Work to be completed: Count how many lines in the data hold "polici". Only the number.

....

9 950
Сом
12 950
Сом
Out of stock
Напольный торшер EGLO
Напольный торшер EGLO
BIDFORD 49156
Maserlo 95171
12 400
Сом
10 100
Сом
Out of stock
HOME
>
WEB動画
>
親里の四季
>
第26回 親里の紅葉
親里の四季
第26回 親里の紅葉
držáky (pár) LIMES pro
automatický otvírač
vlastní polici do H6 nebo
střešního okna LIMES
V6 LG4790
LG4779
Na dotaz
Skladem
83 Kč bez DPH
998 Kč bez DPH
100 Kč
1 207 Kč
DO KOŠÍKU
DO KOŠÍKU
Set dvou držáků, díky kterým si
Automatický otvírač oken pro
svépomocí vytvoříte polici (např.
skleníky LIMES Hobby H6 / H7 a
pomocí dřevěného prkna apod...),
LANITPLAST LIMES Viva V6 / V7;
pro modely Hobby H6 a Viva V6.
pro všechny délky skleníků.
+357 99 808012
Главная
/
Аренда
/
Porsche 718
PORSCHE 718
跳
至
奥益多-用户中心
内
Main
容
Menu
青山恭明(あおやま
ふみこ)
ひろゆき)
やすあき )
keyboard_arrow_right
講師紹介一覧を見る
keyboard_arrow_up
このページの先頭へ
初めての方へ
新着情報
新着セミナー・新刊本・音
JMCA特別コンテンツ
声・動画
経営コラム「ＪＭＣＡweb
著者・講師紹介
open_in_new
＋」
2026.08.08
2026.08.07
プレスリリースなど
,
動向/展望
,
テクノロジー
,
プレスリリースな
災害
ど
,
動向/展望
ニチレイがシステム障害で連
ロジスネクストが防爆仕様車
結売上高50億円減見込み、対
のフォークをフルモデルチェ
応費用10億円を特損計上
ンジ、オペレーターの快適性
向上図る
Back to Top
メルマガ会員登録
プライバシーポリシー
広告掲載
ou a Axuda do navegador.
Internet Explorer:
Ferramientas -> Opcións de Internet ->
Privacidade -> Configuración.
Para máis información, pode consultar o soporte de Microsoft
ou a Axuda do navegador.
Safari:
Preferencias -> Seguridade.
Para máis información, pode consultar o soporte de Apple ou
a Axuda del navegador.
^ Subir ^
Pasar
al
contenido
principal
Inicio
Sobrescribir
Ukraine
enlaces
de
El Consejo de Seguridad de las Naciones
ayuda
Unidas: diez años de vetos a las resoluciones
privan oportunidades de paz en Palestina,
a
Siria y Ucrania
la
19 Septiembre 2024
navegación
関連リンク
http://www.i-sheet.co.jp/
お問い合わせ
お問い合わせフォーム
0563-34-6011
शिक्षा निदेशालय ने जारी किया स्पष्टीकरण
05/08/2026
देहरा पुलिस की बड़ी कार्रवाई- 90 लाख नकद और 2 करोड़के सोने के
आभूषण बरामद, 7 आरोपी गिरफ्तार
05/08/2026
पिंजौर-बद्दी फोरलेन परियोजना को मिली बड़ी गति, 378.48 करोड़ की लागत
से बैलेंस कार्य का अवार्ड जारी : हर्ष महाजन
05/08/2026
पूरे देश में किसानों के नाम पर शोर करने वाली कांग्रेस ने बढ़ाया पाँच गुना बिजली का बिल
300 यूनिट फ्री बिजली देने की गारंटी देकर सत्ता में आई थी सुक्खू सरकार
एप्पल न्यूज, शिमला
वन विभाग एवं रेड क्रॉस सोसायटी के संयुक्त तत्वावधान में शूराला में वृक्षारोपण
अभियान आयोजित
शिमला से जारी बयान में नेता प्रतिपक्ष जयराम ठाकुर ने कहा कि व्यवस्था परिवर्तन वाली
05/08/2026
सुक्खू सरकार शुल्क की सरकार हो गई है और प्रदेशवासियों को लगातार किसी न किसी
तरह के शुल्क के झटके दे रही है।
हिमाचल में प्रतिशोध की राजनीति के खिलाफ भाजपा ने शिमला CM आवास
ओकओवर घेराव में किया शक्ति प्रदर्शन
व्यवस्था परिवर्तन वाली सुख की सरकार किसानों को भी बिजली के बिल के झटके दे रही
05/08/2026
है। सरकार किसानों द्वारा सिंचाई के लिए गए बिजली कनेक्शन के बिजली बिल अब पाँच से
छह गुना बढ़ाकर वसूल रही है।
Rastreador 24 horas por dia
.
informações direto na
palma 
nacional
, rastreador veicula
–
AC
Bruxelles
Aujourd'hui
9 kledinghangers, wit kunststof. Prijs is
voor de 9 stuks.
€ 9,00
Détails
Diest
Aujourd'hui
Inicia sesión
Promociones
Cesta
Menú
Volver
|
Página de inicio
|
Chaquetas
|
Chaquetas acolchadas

....

Expected answer: 2